== Provided data ==

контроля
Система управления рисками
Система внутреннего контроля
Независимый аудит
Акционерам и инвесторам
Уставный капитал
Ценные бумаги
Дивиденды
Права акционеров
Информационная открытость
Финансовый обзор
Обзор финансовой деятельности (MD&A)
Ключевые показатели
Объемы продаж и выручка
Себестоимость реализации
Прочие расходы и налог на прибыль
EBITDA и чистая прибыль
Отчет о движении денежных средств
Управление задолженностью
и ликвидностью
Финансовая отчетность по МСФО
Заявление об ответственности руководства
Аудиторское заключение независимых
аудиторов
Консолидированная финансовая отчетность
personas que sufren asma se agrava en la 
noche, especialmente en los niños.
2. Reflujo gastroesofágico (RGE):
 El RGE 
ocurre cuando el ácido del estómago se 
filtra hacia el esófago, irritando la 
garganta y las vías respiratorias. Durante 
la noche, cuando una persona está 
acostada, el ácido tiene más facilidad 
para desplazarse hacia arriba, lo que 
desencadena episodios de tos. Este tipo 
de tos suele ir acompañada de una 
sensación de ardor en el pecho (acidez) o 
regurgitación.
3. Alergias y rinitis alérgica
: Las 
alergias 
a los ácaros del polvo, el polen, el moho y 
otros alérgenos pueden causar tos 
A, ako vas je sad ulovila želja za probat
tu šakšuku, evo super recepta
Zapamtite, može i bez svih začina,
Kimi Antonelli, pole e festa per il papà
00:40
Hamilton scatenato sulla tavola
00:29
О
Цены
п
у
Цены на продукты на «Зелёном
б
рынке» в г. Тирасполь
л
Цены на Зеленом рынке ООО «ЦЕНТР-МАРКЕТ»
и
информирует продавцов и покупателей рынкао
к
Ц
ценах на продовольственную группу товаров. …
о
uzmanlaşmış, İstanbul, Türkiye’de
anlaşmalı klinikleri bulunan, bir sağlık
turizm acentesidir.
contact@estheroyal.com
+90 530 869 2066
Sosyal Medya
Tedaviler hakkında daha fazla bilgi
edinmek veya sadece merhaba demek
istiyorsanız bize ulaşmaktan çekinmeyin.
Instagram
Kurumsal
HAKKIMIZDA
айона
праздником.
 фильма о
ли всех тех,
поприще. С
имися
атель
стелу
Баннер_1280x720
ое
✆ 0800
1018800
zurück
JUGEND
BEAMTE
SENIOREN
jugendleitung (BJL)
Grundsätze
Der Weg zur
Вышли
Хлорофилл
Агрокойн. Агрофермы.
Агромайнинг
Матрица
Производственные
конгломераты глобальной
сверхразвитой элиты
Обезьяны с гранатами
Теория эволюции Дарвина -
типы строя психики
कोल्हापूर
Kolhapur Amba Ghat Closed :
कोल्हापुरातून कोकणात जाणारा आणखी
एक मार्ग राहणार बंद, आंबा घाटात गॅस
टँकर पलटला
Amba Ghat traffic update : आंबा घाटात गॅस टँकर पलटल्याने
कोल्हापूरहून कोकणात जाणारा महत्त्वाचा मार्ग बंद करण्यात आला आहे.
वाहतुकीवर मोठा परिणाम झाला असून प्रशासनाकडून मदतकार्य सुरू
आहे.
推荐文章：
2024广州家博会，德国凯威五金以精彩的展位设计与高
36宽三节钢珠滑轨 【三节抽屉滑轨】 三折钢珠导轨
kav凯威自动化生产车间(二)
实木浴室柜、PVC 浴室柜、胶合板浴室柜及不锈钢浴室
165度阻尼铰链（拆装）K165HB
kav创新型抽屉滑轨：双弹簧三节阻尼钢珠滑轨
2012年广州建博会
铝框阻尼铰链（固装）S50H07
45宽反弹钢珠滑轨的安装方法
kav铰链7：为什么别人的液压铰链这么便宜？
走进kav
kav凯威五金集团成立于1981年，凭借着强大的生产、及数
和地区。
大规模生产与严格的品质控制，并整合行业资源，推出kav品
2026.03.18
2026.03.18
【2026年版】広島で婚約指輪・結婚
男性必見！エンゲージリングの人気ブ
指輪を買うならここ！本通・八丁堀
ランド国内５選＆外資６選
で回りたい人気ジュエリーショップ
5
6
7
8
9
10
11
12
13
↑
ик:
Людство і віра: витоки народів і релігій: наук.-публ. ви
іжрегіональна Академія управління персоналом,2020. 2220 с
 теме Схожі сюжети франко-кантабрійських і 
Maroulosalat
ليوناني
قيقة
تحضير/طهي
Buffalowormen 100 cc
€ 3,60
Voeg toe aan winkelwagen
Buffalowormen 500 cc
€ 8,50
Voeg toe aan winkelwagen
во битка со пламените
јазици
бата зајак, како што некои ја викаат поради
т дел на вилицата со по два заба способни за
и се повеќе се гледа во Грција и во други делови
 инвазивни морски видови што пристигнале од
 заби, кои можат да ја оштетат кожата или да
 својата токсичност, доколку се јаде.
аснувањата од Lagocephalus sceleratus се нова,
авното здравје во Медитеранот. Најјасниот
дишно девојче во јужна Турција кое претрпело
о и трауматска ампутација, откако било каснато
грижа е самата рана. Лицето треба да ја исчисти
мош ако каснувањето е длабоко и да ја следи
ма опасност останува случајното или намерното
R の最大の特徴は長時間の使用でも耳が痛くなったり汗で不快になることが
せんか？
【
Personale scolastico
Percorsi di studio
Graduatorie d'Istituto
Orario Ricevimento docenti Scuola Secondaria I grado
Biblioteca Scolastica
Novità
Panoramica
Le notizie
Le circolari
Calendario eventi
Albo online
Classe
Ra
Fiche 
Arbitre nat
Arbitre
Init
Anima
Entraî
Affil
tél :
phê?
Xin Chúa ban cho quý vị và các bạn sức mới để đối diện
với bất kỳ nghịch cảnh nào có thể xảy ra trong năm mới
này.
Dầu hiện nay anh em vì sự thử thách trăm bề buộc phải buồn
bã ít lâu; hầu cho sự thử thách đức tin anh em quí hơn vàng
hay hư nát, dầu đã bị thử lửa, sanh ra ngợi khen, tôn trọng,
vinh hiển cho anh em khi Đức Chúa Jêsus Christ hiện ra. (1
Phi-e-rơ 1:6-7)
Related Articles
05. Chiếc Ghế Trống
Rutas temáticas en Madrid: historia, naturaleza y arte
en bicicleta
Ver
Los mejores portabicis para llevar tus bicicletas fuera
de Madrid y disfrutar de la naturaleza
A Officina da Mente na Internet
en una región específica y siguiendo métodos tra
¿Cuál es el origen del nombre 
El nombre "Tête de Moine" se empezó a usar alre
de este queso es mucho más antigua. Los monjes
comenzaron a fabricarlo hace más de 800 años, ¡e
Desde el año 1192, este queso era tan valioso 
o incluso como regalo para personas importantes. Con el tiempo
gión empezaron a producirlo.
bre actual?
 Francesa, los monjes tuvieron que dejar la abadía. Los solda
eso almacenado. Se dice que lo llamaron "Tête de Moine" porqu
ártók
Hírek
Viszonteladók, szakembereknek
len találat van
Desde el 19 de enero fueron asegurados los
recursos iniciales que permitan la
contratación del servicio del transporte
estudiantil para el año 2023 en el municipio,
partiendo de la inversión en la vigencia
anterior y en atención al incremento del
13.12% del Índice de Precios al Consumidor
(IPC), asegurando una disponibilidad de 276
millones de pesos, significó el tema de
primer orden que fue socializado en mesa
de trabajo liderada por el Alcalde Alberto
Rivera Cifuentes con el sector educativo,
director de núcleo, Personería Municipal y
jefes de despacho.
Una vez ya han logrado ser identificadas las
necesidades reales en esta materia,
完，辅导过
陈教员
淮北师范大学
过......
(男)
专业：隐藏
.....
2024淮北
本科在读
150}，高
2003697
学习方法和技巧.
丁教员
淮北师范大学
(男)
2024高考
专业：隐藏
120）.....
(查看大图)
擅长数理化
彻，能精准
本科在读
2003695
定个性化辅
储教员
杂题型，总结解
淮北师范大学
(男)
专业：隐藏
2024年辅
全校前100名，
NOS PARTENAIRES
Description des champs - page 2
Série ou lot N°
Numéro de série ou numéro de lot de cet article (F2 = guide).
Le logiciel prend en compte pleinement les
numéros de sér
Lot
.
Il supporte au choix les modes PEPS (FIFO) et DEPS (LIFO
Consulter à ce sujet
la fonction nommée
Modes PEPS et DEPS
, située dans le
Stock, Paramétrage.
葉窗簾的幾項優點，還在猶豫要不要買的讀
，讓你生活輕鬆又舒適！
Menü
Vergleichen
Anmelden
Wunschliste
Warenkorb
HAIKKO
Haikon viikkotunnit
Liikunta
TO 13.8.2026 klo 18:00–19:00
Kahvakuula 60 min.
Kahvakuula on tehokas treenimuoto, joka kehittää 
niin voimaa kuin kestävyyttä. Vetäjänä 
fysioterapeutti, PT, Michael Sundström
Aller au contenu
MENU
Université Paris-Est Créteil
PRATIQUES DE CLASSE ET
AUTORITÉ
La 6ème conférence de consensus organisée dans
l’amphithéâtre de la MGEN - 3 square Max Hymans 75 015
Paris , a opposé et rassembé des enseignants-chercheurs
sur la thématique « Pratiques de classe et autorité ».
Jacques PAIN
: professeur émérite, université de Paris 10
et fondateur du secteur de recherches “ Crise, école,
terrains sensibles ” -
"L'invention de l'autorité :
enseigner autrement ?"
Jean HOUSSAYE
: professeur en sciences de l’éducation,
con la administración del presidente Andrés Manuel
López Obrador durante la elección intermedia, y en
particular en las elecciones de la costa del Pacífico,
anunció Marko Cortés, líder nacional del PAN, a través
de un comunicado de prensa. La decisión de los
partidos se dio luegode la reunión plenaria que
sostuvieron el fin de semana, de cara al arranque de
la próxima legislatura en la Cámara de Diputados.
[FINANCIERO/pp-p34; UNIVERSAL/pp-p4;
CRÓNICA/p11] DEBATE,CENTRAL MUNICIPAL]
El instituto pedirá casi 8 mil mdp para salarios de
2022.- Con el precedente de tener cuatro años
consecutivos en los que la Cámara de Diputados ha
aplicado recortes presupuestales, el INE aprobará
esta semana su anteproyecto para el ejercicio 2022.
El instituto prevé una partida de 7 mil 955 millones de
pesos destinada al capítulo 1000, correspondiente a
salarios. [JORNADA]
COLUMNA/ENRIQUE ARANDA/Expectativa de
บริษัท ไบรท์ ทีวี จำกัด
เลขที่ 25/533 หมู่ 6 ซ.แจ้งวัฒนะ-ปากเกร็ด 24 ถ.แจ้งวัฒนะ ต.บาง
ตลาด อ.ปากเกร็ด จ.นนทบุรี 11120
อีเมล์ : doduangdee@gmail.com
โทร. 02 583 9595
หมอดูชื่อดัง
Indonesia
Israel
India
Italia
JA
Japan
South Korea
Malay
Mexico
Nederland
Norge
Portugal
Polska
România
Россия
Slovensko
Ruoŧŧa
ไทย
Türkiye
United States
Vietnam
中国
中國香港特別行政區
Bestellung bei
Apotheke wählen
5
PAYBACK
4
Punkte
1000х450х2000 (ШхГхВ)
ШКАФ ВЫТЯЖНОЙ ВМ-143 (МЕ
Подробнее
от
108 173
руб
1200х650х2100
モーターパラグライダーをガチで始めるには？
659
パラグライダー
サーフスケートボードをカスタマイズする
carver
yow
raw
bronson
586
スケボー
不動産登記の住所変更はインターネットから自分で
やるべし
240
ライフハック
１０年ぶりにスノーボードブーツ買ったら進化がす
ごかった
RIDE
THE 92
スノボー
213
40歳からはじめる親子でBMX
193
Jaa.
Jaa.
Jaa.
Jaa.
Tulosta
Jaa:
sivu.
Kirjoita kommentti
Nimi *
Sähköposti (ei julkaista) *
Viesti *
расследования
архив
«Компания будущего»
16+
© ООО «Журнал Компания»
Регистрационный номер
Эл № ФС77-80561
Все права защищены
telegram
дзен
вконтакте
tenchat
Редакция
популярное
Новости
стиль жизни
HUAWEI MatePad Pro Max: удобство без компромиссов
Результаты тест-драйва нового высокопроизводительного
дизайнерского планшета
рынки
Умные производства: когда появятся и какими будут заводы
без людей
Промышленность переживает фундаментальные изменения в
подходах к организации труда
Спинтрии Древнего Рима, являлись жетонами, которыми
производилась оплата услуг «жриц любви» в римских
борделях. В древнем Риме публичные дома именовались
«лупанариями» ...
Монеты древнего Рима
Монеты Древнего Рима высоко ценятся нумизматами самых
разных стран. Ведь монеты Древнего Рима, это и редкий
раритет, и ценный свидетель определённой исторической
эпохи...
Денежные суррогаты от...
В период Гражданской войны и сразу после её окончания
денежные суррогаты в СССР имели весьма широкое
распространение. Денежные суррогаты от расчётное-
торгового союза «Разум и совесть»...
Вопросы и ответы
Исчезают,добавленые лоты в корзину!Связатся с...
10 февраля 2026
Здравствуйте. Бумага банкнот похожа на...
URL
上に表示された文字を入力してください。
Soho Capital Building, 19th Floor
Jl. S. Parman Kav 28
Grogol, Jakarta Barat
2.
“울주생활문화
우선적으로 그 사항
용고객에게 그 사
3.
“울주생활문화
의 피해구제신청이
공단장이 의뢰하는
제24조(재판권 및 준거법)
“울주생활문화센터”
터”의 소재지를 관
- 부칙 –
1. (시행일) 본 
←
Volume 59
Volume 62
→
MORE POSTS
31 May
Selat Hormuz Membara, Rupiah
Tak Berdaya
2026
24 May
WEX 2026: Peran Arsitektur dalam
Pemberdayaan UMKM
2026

== What to do ==
Within the material above, the line with "en bicicleta" opens the range and the line with "TO 13.8.2026 klo 18:00–19:00" closes it; reproduce that range word for word.

== Response for this exercise ==
en bicicleta
Ver
Los mejores portabicis para llevar tus bicicletas fuera
de Madrid y disfrutar de la naturaleza
A Officina da Mente na Internet
en una región específica y siguiendo métodos tra
¿Cuál es el origen del nombre 
El nombre "Tête de Moine" se empezó a usar alre
de este queso es mucho más antigua. Los monjes
comenzaron a fabricarlo hace más de 800 años, ¡e
Desde el año 1192, este queso era tan valioso 
o incluso como regalo para personas importantes. Con el tiempo
gión empezaron a producirlo.
bre actual?
 Francesa, los monjes tuvieron que dejar la abadía. Los solda
eso almacenado. Se dice que lo llamaron "Tête de Moine" porqu
ártók
Hírek
Viszonteladók, szakembereknek
len találat van
Desde el 19 de enero fueron asegurados los
recursos iniciales que permitan la
contratación del servicio del transporte
estudiantil para el año 2023 en el municipio,
partiendo de la inversión en la vigencia
anterior y en atención al incremento del
13.12% del Índice de Precios al Consumidor
(IPC), asegurando una disponibilidad de 276
millones de pesos, significó el tema de
primer orden que fue socializado en mesa
de trabajo liderada por el Alcalde Alberto
Rivera Cifuentes con el sector educativo,
director de núcleo, Personería Municipal y
jefes de despacho.
Una vez ya han logrado ser identificadas las
necesidades reales en esta materia,
完，辅导过
陈教员
淮北师范大学
过......
(男)
专业：隐藏
.....
2024淮北
本科在读
150}，高
2003697
学习方法和技巧.
丁教员
淮北师范大学
(男)
2024高考
专业：隐藏
120）.....
(查看大图)
擅长数理化
彻，能精准
本科在读
2003695
定个性化辅
储教员
杂题型，总结解
淮北师范大学
(男)
专业：隐藏
2024年辅
全校前100名，
NOS PARTENAIRES
Description des champs - page 2
Série ou lot N°
Numéro de série ou numéro de lot de cet article (F2 = guide).
Le logiciel prend en compte pleinement les
numéros de sér
Lot
.
Il supporte au choix les modes PEPS (FIFO) et DEPS (LIFO
Consulter à ce sujet
la fonction nommée
Modes PEPS et DEPS
, située dans le
Stock, Paramétrage.
葉窗簾的幾項優點，還在猶豫要不要買的讀
，讓你生活輕鬆又舒適！
Menü
Vergleichen
Anmelden
Wunschliste
Warenkorb
HAIKKO
Haikon viikkotunnit
Liikunta
TO 13.8.2026 klo 18:00–19:00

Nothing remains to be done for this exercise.